A debate seems to come up when folks in charge of organizing digital collections get together: standardized schema such as the Library of Congress Subject Headings are annoying to read, outdated, and rigidly hierarchical, they’re better than tags in one way — they’re organized.
And while that might be okay for library books, musem archives, and other lovingly-put-together collections, what do we do with other, more organic collections like the flickr images, all the twitter posts you’re trying to follow, or the thousands of recipes on allrecipes.com? One could imagine sitting down and creating a classification schema that would encompass each of these domains, but that would be ignoring the impossible task of assigning each blog, image, or recipe a place in the organization.
Enter Castanet (research papers here), a tool that automatically creates browsing structures from whatever metadata or data happens to be in a collection. Of course, like the topic-modeling tool LDA (an emerging favorite for humanities researchers wishing to exploit natural language processing technologies, examples here and here) , the results aren’t perfect, but they’re actually not a bad place to start. Castanet automatically carves a sub-structure from the hierarchical concept dictionary, WordNet (http://wordnet.princeton.edu), and matches items in the collection to one or many appropriate places within that hierarchy. Then, after some automated trimming and flattening, the result is a hierarchical browsing system.
It can be used with any kind of metadata. Last summer, for example, I used the algorithm to create this category system for the Flickr Commons images, just using the image tags (sometimes the link doesn’t work, check out Castanet on other collections).

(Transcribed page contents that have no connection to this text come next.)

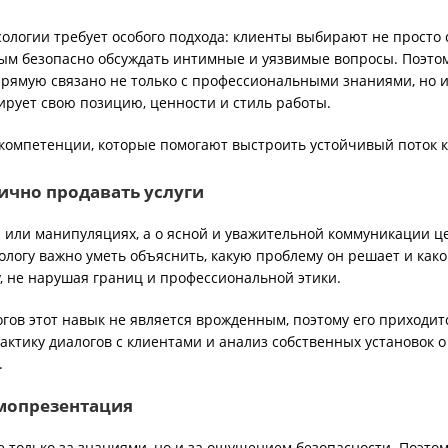
сологии требует особого подхода: клиенты выбирают не просто 
орым безопасно обсуждать интимные и уязвимые вопросы. Поэто
рямую связано не только с профессиональными знаниями, но и 
ирует свою позицию, ценности и стиль работы.
омпетенции, которые помогают выстроить устойчивый поток к
ично продавать услуги
и или манипуляциях, а о ясной и уважительной коммуникации ц
ологу важно уметь объяснить, какую проблему он решает и како
у, не нарушая границ и профессиональной этики.
гов этот навык не является врожденным, поэтому его приходит
актику диалогов с клиентами и анализ собственных установок о
.
мопрезентация
 только за знаниями, но и за ощущением безопасности. Поэтом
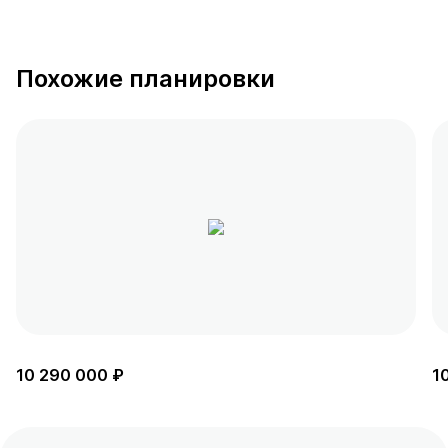
Похожие планировки
10 290 000 ₽
1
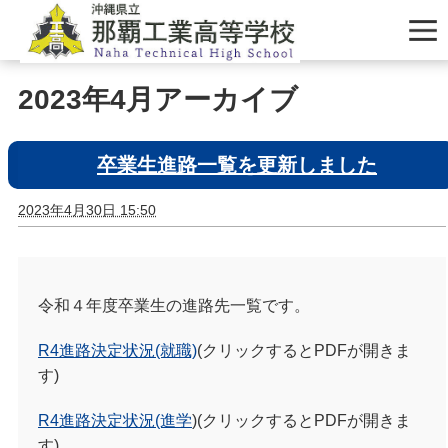
2023年4月アーカイブ
卒業生進路一覧を更新しました
2023年4月30日 15:50
令和４年度卒業生の進路先一覧です。
R4進路決定状況(就職)
(クリックするとPDFが開きま
す)
R4進路決定状況(進学
)(クリックするとPDFが開きま
す)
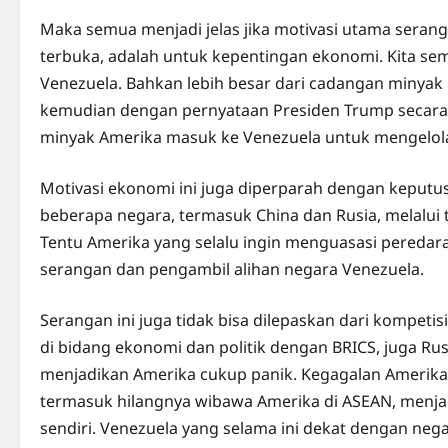
Maka semua menjadi jelas jika motivasi utama serang
terbuka, adalah untuk kepentingan ekonomi. Kita sem
Venezuela. Bahkan lebih besar dari cadangan minyak m
kemudian dengan pernyataan Presiden Trump secara
minyak Amerika masuk ke Venezuela untuk mengelola
Motivasi ekonomi ini juga diperparah dengan keputu
beberapa negara, termasuk China dan Rusia, melalui
Tentu Amerika yang selalu ingin menguasasi peredar
serangan dan pengambil alihan negara Venezuela.
Serangan ini juga tidak bisa dilepaskan dari kompeti
di bidang ekonomi dan politik dengan BRICS, juga Rusi
menjadikan Amerika cukup panik. Kegagalan Amerika
termasuk hilangnya wibawa Amerika di ASEAN, menja
sendiri. Venezuela yang selama ini dekat dengan ne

The category system isn’t ideal – the names of the categories are a little weird at times, and perhaps a curator would want to organize the items differently, but these operations – renaming, moving, reclassifying, are much easier than manually creating the hierarchy in the first place.
While browsing structures are a lot less sexy than automated topic models, I think that Castanet could reduce the time cost of creating nice browsing interfaces to otherwise hard-to-navigate digital collections – a step towards making them more navigable and easy-to-use for the humanities researchers that depend on them.